Son approbation est une victoire en soi mais je note dans un coin de prévenir son agent s'il décide de nous fausser compagnie et de retourner à l'hôtel. Le reste du trajet se fait dans le calme, la voix d'Ed Sheeran nous berçant lentement le temps que nous arrivions jusqu'à notre première étape.
En quittant l'habitacle, j'ouvre un parapluie et attends qu'il vienne s'abriter dessous. Je sens la pluie mouiller ma veste mais je ne dis rien. Je l'emmène jusqu'à l'entrée dérobée sur le côté du musée à laquelle je frappe. Ça ressemble à un guet-apens et dans un sens, ça me fait sourire. Ian nous accompagne alors, nous ne risquons rien et quand la porte s'ouvre, nous nous engouffrons dans le couloir mal éclairé.
— Salut ! Le musée est droit devant, s'exclame une voix que je reconnais aussi, et je peux dire sans mal qu'il sourit. Je suis navré pour l'arrivée en catimini mais c'était plus sécurisé pour tout le monde.
— Pas de souci, merci pour le service Danny, lui soufflai-je discrètement.
Les mains dans les poches, Bree attend que nous avancions. Je ne saurais dire ce que je lis dans son regard, j'avais pourtant l'impression d'être plutôt bon à ce jeu-là. Mais il observe l'échange entre Danny et moi sans un mot, sans un geste.
— À charge de revanche, me lance mon ami en fermant la porte. La route a été bonne ?
— Comme un matin à Londres, soufflai-je dans un demi-sourire.

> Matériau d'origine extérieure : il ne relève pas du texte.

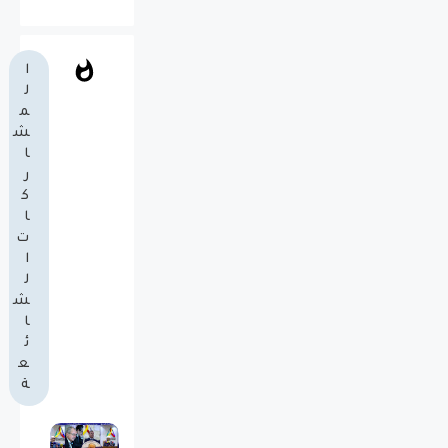
ا
ل
م
ش
ا
ر
ك
ا
ت
ا
ل
ش
ا
ئ
ع
ة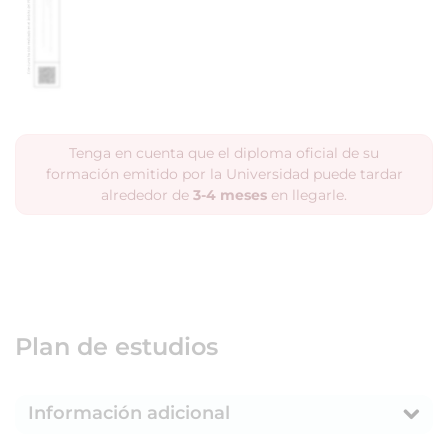
Tenga en cuenta que el diploma oficial de su
formación emitido por la Universidad puede tardar
alrededor de
3-4 meses
en llegarle.
Plan de estudios
Información adicional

La circulation à Londres, comme dans toutes les capitales du monde, est globalement mauvaise. Surtout le lundi à 8h30. Danny rit un peu et passe devant pour nous guider jusqu'au musée, puisqu'aucun de nous ne semble prendre la décision d'avancer. Il nous fait entrer dans une pièce étroite dans laquelle un bureau est posé contre le mur, surplombé de nombreux écrans de sécurité. Les images du musée désert défilent sous nos yeux et je dois avouer être plutôt satisfait. Je coule un regard de côté à Bree qui dépose son manteau et sa casquette sur le portemanteau que Danny lui a indiqué.

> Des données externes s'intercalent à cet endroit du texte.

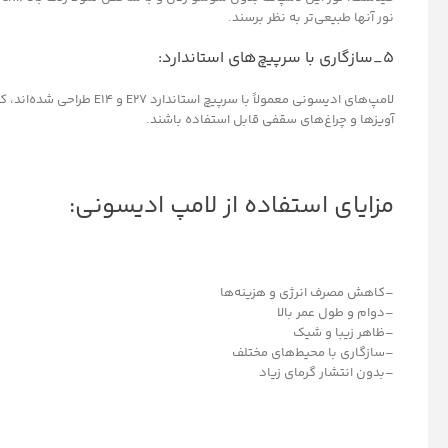
نور آنها طبیعی‌تر به نظر برسند.
۵_سازگاری با سرپیچ‌های استاندارد:
لامپ‌های ادیسونی معمولاً با سرپیچ
آویزها و چراغ‌های سقفی قابل استفاده باشند.
مزایای استفاده از لامپ ادیسونی:
–کاهش مصرف انرژی و هزینه‌ها
–دوام و طول عمر بالا
–ظاهر زیبا و شیک
–سازگاری با محیط‌های مختلف
–بدون انتشار گرمای زیاد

Nous nous mettons ensuite en marche pour rejoindre le grand hall, les yeux grands ouverts. Nous n'aurons pas de guide, Bree pourra déambuler dans les expositions à sa guise et découvrir les salles qui l'intéressent. Il ne tarde d'ailleurs pas à prendre la direction de la salle de la visite temporaire, celle où sont exposées les œuvres de Joseph Mallord William Turner. Un léger sourire ourle mes lèvres et je le suis sans un mot. Je n'ai jamais été passionné d'art, ça ne m'a jamais intéressé. C'est beau, oui. Ça apporte de la beauté dans notre monde, je le conçois. Mais je pense qu'on accorde trop d'importance à des œuvres qui n'ont parfois pas plus d'informations que ce qu'on n'aimerait bien croire. C'est un peu comme lorsqu'on dissèque un roman pour lui prêter des intentions que l'auteur lui-même n'avait peut-être même pas. Je ne comprends pas les personnes qui passent des heures à observer une toile. Vraiment. Enfin, je sais que j'ai un discours de vieux con quand je parle ainsi, alors je garde souvent les commentaires pour moi. Je dis simplement que ça ne me parle pas, que ça ne touche pas mes cordes sensibles.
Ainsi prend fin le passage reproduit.